As it launched a new campaign warning women under 25 that “if it feels wrong, it probably is”, Women’s Aid once again called for legal reform to address digital stalking.
It also called for safety orders to be made available to women who are not living with their boyfriends.
“We are very concerned for young women facing the threat of internet shaming to control them, and the use of the internet to stalk them. Women tell us how they are harassed continuously by phone, text message, and social network, have internet access curtailed or monitored, have personal details or lies spread about them, and are impersonated by their abuser online,” said Women’s Aid director Margaret Martin.
Over half of 18-25-year-old women killed in Ireland since 1996 were murdered by their partners or exes.

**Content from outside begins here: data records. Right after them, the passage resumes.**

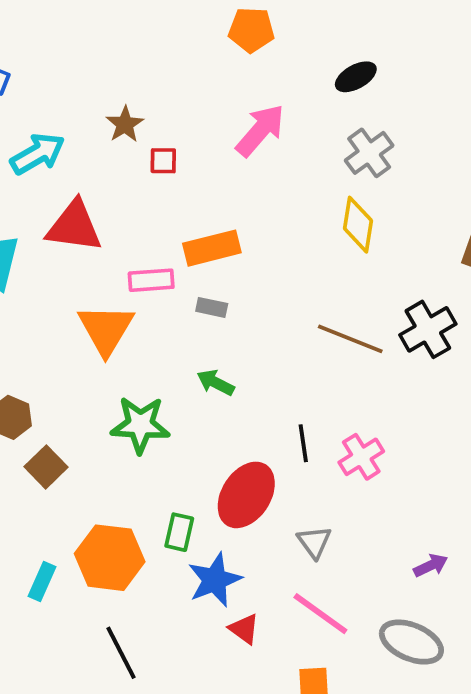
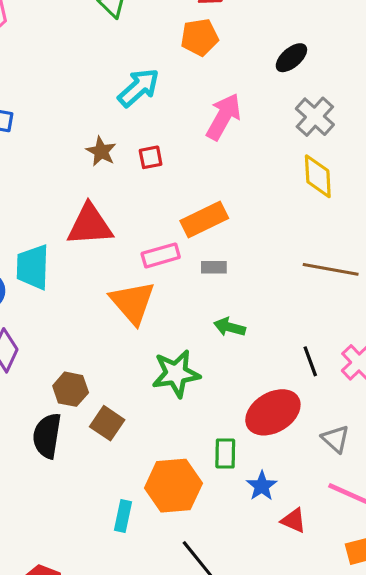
brown star: (125, 124) -> (101, 151), moved
cyan arrow: (38, 154) -> (139, 88), moved
red ellipse: (246, 495) -> (273, 412), turned 38
blue star: (215, 580) -> (262, 486), size x0.7

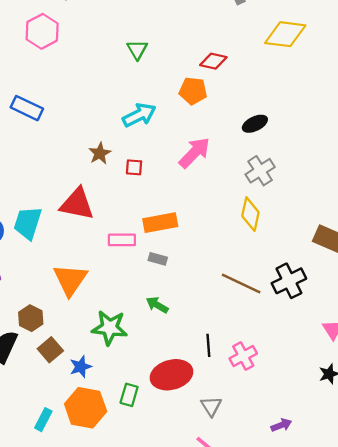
orange triangle: (132, 302) -> (70, 280), moved
blue star: (262, 486) -> (81, 367), moved

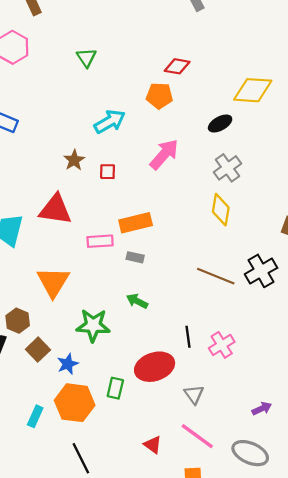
yellow diamond: (285, 34) -> (253, 90), moved
green triangle: (137, 50) -> (86, 58), moved

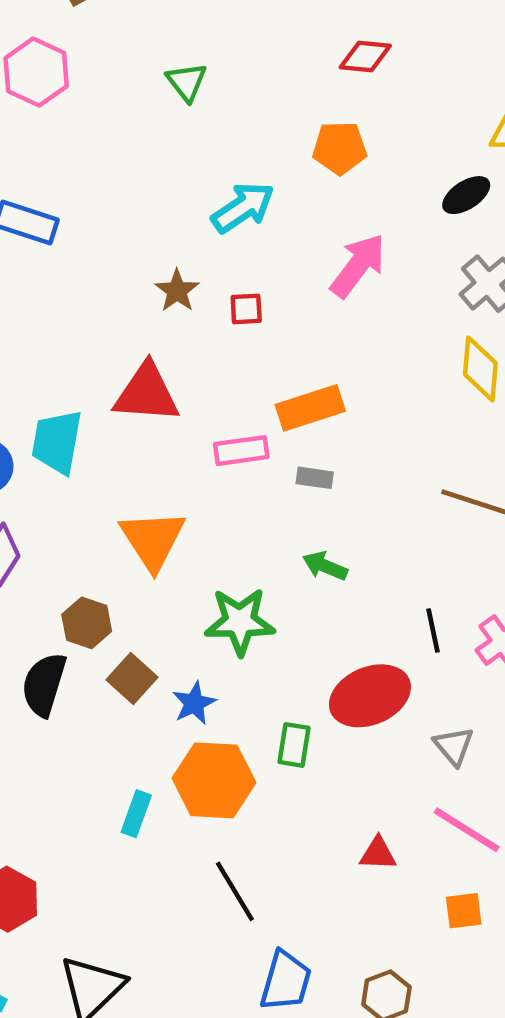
red diamond: (177, 66) -> (365, 56), moved
red triangle: (153, 445) -> (378, 854), turned -30

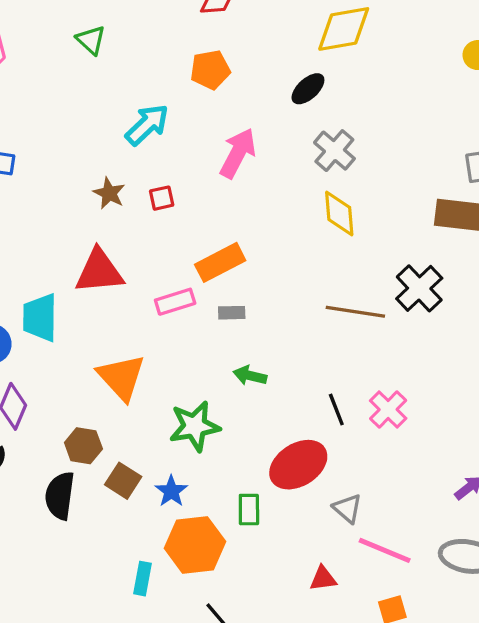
gray triangle: (454, 746) -> (347, 508), moved

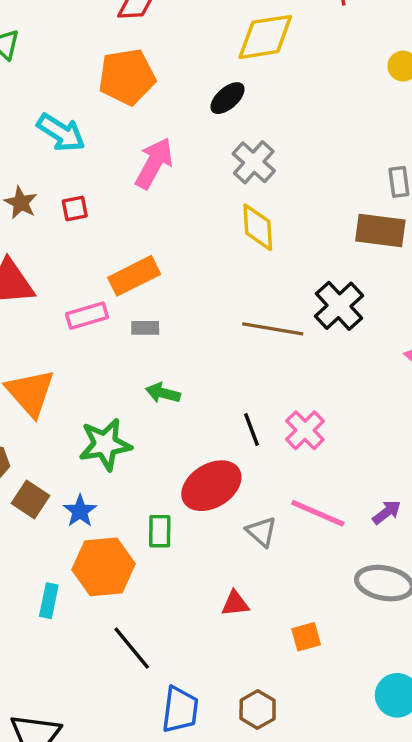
orange pentagon: (210, 70) -> (127, 77), size x1.4
cyan arrow: (147, 125) -> (61, 133), turned 75
pink line: (385, 550) -> (318, 513), moved

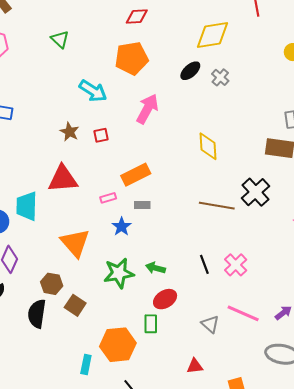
gray cross: (254, 162) -> (220, 77), moved, size x0.7
pink rectangle: (87, 316) -> (108, 198), size x0.7
green arrow: (163, 393) -> (155, 268), moved
red ellipse: (211, 486) -> (165, 299), moved, size x0.7
blue star: (80, 511) -> (122, 227), moved

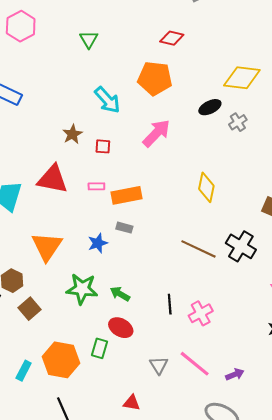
black cross: (256, 192) -> (241, 246), turned -32
pink rectangle: (108, 198) -> (96, 186), moved
red ellipse: (165, 299) -> (121, 328), turned 45

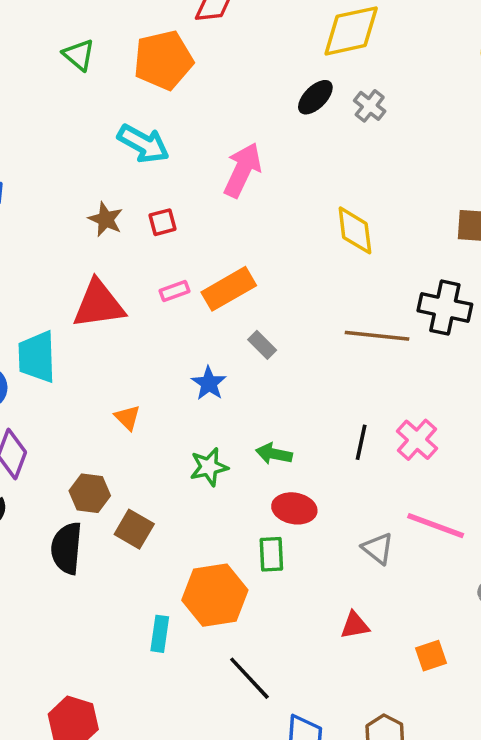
orange pentagon: (155, 78) -> (163, 60), moved
gray rectangle: (124, 228) -> (262, 345), moved, turned 49
orange triangle: (47, 246) -> (127, 417), size x0.5
green star: (82, 289) -> (209, 467), size x0.7
black line: (170, 304) -> (361, 442), turned 36

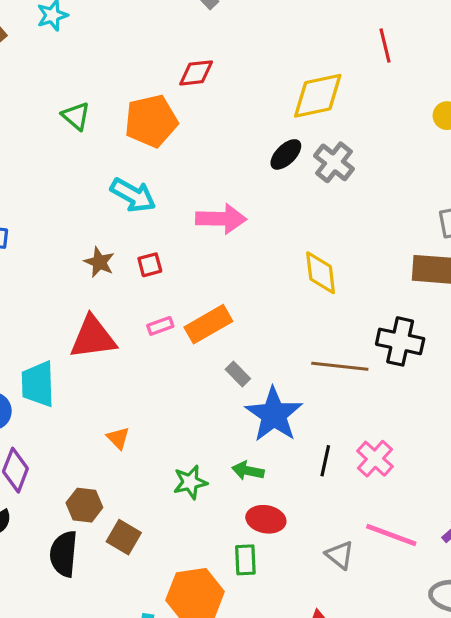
gray cross: (370, 106) -> (334, 162), size x1.4
pink arrow: (243, 170) -> (221, 219), turned 66
blue star: (209, 383) -> (274, 415), moved, size x1.8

Ms Martin added: “We’re encouraging young women to take the 2in2u Relationship Health Check and to trust their gut instincts. The Relationship Health Check explores subtler forms of control, which can be warning signs of further abuse, and provides examples of healthy and unhealthy relationship behaviours, to start conversations about what is acceptable in a relationship”.
Women’s Aid welcomed the upcoming Law Reform Commission examination of cyber-stalking and other forms of online bullying. However, according to Ms Martin, the commission’s recent conclusion that the current law of harassment is sufficient to deal with stalking in domestic violence cases would leave women and children vulnerable.
Ms Martin explained: “Abusers use multiple methods to stalk and monitor women, often escalating after separation, when it can be more difficult to access current legal protection. In our experience, the definition of harassment in law is complex and hard to prove, and rarely used to protect women who are stalked by their partners or exes. Women’s Aid recommends that a specific stalking offence be introduced in Irish law, with a comprehensive but not exhaustive definition, including new forms of cyber-stalking, and that stalking be recognised as grounds for a safety order.”
According to Ms Martin, education is crucial to prevent the next generation of abuse. It welcomed the inclusion of personal safety lessons in the Department of Education & Skills lesson plans for Junior Cycle students.
The 2in2u campaign runs until February 23.